Teaching

Ahmed Abdullah on Teaching Music

Teaching music is a vocation that I’ve come to treasure as much as performing music. I’ve been doing this work now in tandem with other performing projects since the early 1980s. It matters not whether the work is teaching recorder to elementary school children, or doing lecture demonstrations on specific artists such as Duke Ellington for high school students or developing performing ensembles to play Sun Ra’s music on the college level or giving trumpet instruction.

Recorder Lessons

My recorder lessons are designed; to give young people a hands-on-activity with a musical instrument; to learn the basic elements of music, including music notation; to give students an opportunity to make music in an ensemble. Recorder lessons are designed for small groups (10 or less) or large groups (30 or less) and for students from ages 9-12.

Lecture Demonstrations Workshops

Can be arranged to suit. Existing lecture demonstration includes a 45 minute session on Duke Ellington or Sun Ra or an overall history of Jazz from the Middle Passage to the 1970s, complete with dancers.

Trumpet Instruction

My approach to teaching the trumpet comes from experiences I’ve had in the music which I think have uniquely shaped my style of trumpet playing. I think of myself as teaching life lessons and trumpet lessons and therefore I take students at any level and at any age.

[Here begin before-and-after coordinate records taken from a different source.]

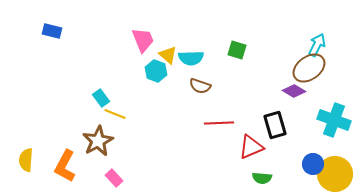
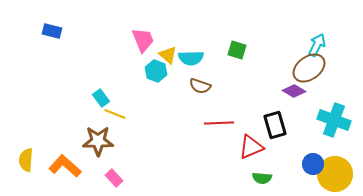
brown star: rotated 28 degrees clockwise
orange L-shape: rotated 104 degrees clockwise
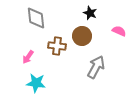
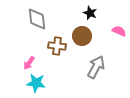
gray diamond: moved 1 px right, 1 px down
pink arrow: moved 1 px right, 6 px down
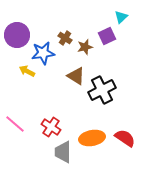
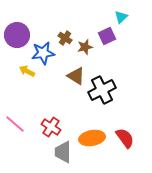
red semicircle: rotated 20 degrees clockwise
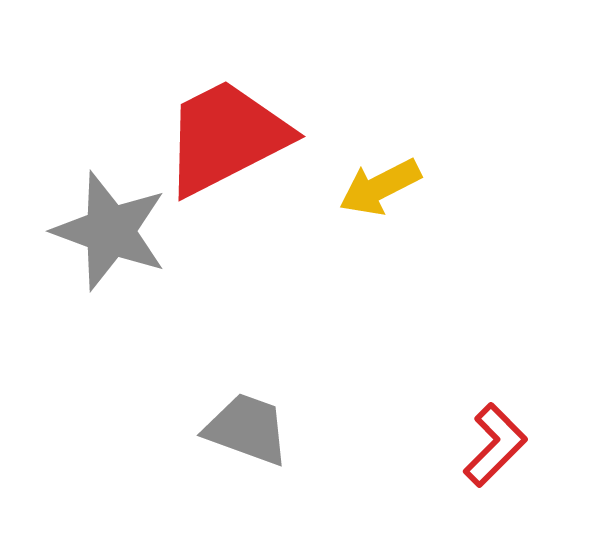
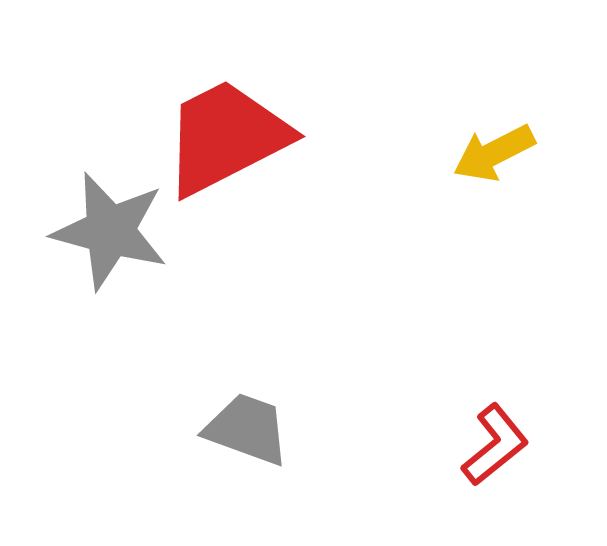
yellow arrow: moved 114 px right, 34 px up
gray star: rotated 5 degrees counterclockwise
red L-shape: rotated 6 degrees clockwise
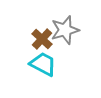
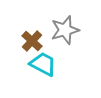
brown cross: moved 10 px left, 2 px down
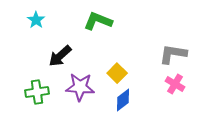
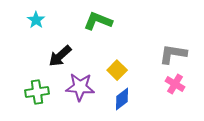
yellow square: moved 3 px up
blue diamond: moved 1 px left, 1 px up
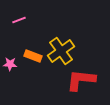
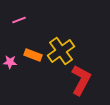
orange rectangle: moved 1 px up
pink star: moved 2 px up
red L-shape: rotated 112 degrees clockwise
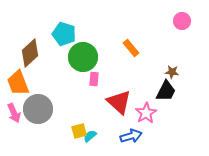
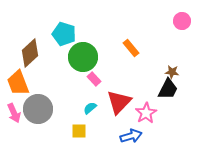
pink rectangle: rotated 48 degrees counterclockwise
black trapezoid: moved 2 px right, 2 px up
red triangle: rotated 32 degrees clockwise
yellow square: rotated 14 degrees clockwise
cyan semicircle: moved 28 px up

Sun Ra’s Beingness; His Music, Lyrics, and Philosophy

Since the death of Sun Ra, there has been, on the one hand, a greater worldwide interest in his music, and, on the other, no educational forum through which to explore the elements that comprised the Sun Ra phenomenon. His approach to blending the disciplines of music, dance, poetry, costume making, philosophy, history and the audio-visual arts as separate and integral elements of one whole presentation is now fully explored in a classroom setting and understood as endemic to African American culture in general and to Sun Ra’s sense of genius in particular. Having spent a span of twenty two years (1975-97) with his ensembles and several decades leading my own groups and fours years writing about my relationship with him, I approach Sun Ra’s music with first hand experience in a number of different areas.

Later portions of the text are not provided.